No doubt! But actually, the Critiques don’t necessarily deserve their forbidding reputation. I think it was the philosopher Jacques Derrida who said that the problem with the Critique of Pure Reason is that no one reads it backwards! If you just read the first half, all you have is really complex, taxing analytical and dialectical philosophy. And most people give up after 200 pages of that. But in the second part, especially Kant’s ‘Architectonic of Pure Reason’, it becomes strange and beautiful, filled with amazing, hallucinatory metaphors of houses in wastelands, living statues, and so on. Again, Kant was  desperate to make his work translate into the popular imagination but struggled to achieve that without compromising on the integrity of his ideas. But the efforts he makes to do so are much more interesting than people generally realise.

Is it possible that no one is as happy as the tropes about smiling Tahitians, Nepalese, and ni-Van people suggest? And that, if the self-help books by happiness gurus that are sold by the million aren’t helping, Kant was right?

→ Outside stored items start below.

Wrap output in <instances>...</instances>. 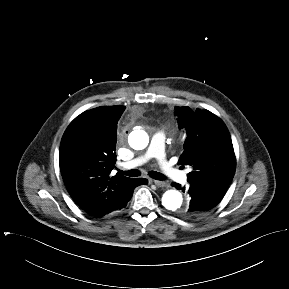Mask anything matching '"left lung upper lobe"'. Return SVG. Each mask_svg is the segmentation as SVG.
<instances>
[{
	"label": "left lung upper lobe",
	"instance_id": "obj_1",
	"mask_svg": "<svg viewBox=\"0 0 289 289\" xmlns=\"http://www.w3.org/2000/svg\"><path fill=\"white\" fill-rule=\"evenodd\" d=\"M179 127L187 138L179 164L189 165V183L204 184L225 191L233 179L236 159L231 137L223 121L210 111L175 107Z\"/></svg>",
	"mask_w": 289,
	"mask_h": 289
}]
</instances>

That would make for a sad world! There’s a lot to be unhappy about today: war, the condition of refugees in our world, environmental collapse, economic inequality, racism, the psychological consequences of the pandemic. But I guess I remain a Kantian in my belief that we are at our happiest when we work together for the common good. And by “common” I mean truly common, involving not just every human being, but every sentient, living being on the planet.

Kant’s text in some ways marks the moment when modern Western humanity entered on its suicidal course of colonisation, genocide, and environmental devastation—which is to say, when it finally had the tools it needed to maximise the devastation it had always practiced. But I also think that humans are stunning beings of consciousness, empathy, sociability and that Kant also modelled many of these ideas. We can serve each other as much as we harm each other. Let’s hope that happiness can flourish through the former impulse winning out.